Lack of Degree Limitations
Most project managers enter the workforce after earning a bachelor's or master's degree in project or business management. If you are to get a job as a project manager, you will be forced to compete with these educated candidates for positions and must prove your worth in a different way. You will not be able to gain a critical industry certification, the Project Manager Professional, without a four-year degree, which will put you at a competitive disadvantage for many of the highest-paying positions in the field. According to a 2010 study in "CIO" magazine, project managers with only a high school education earned $88,000 annually, while those with a master's degree earned $105,000.
Enter the Field
Many entry-level candidates still enter the field as what the American Management Association refers to as accidental project managers. Get a job within a team-based organization and excel where you are. Develop the traits of a strong project manager by honing your communication skills, assist the manager in conflict resolution, work on a budget team to set and supervise the flow of money, and closely watch your own portion of the project to see that it stays on task and within the scope the manager set in the initial documents. Once you "bloom where you were planted," seek to become a junior project manager or team lead as stepping stones to ultimately becoming a manager.
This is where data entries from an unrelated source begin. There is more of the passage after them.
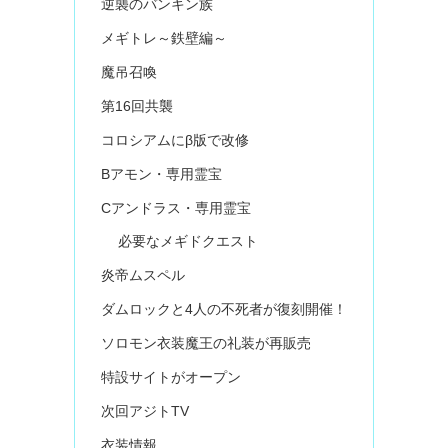
逆襲のバンキン族
メギトレ～鉄壁編～
魔吊召喚
第16回共襲
コロシアムにβ版で改修
Bアモン・専用霊宝
Cアンドラス・専用霊宝
必要なメギドクエスト
炎帝ムスペル
ダムロックと4人の不死者が復刻開催！
ソロモン衣装魔王の礼装が再販売
特設サイトがオープン
次回アジトTV
衣装情報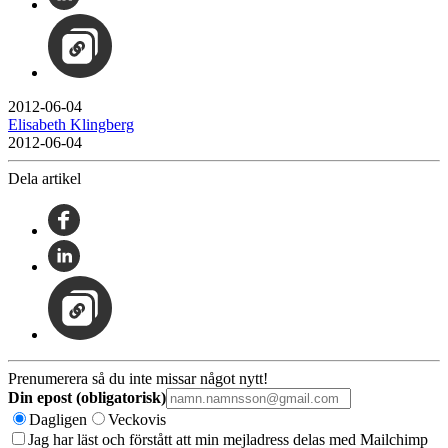
2012-06-04
Elisabeth Klingberg
2012-06-04
Dela artikel
Prenumerera så du inte missar något nytt!
Din epost (obligatorisk)
Dagligen
Veckovis
Jag har läst och förstått att min mejladress delas med Mailchimp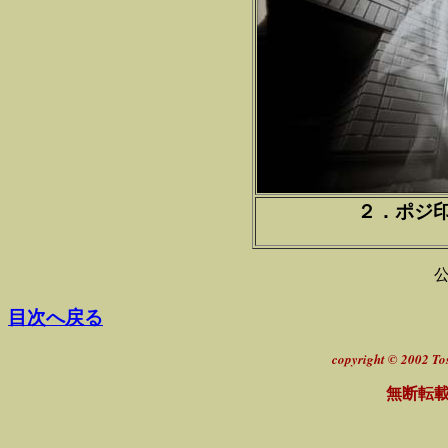
２．ポジ
公
目次へ戻る
copyright © 2002 Tos
無断転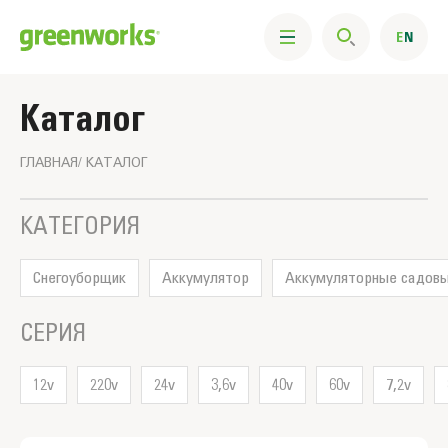
Каталог
ГЛАВНАЯ
КАТАЛОГ
Фильтры
КАТЕГОРИЯ
Cнегоуборщик
Аккумулятор
Аккумуляторные садов
СЕРИЯ
12v
220v
24v
3,6v
40v
60v
7,2v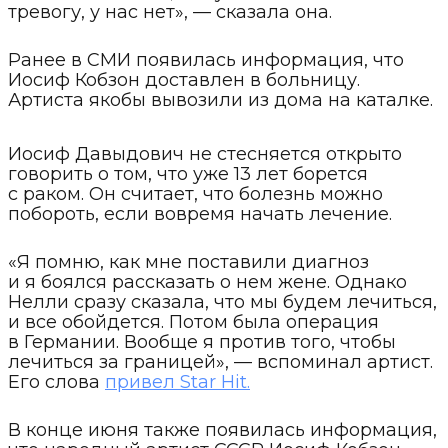
тревогу, у нас нет», — сказала она.
Ранее в СМИ появилась информация, что
Иосиф Кобзон доставлен в больницу.
Артиста якобы вывозили из дома на каталке.
Иосиф Давыдович не стесняется открыто
говорить о том, что уже 13 лет борется
с раком. Он считает, что болезнь можно
побороть, если вовремя начать лечение.
«Я помню, как мне поставили диагноз
и я боялся рассказать о нем жене. Однако
Нелли сразу сказала, что мы будем лечиться,
и все обойдется. Потом была операция
в Германии. Вообще я против того, чтобы
лечиться за границей», — вспоминал артист.
Его слова
привел Star Hit.
В конце июня также появилась информация,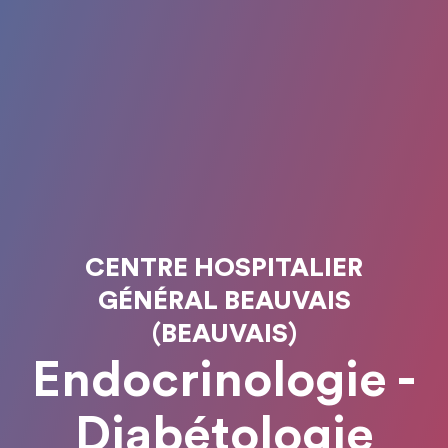
CENTRE HOSPITALIER
GÉNÉRAL BEAUVAIS
(BEAUVAIS)
Endocrinologie -
Diabétologie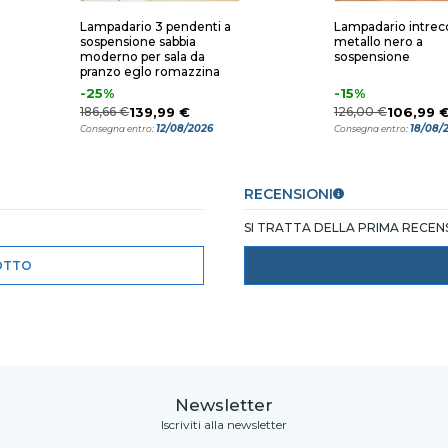
Lampadario 3 pendenti a
Lampadario intrecc
sospensione sabbia
metallo nero a
moderno per sala da
sospensione
pranzo eglo romazzina
-25%
-15%
186,66 €
139,99 €
126,00 €
106,99 
12/08/2026
18/08/
Consegna entro:
Consegna entro:
RECENSIONI
SI TRATTA DELLA PRIMA RECE
OTTO
Newsletter
Iscriviti alla newsletter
You will need to be superior at your job to overcome this educational requirement. Stay within your firm and develop an exemplary work history that demonstrates the stability and professionalism that make for great project managers. Learn the project management life cycle through self-study by reading and committing to practice the industry bible: the "Project Management Body of Knowledge." Learn the subject matter better than the often green candidates who emerge from college with little or no practical work experience. Take advantage of your company's tuition reimbursement benefit to work toward a degree as you build this experience, and you will have an upper hand over many of your peers.
Find Your Position
Such fields as information technology and civil engineering often seek project managers with a strong mix of industry experience and soft skills, resume material you can build as you work your way up. Consider updating your passport for even more opportunities. For example, according to "The Economic Times," India will need 3 million more project managers by 2017 to complement its two million managers in order to keep up with demand. Technology and health care project managers tend to lead the way in these international job growth possibilities.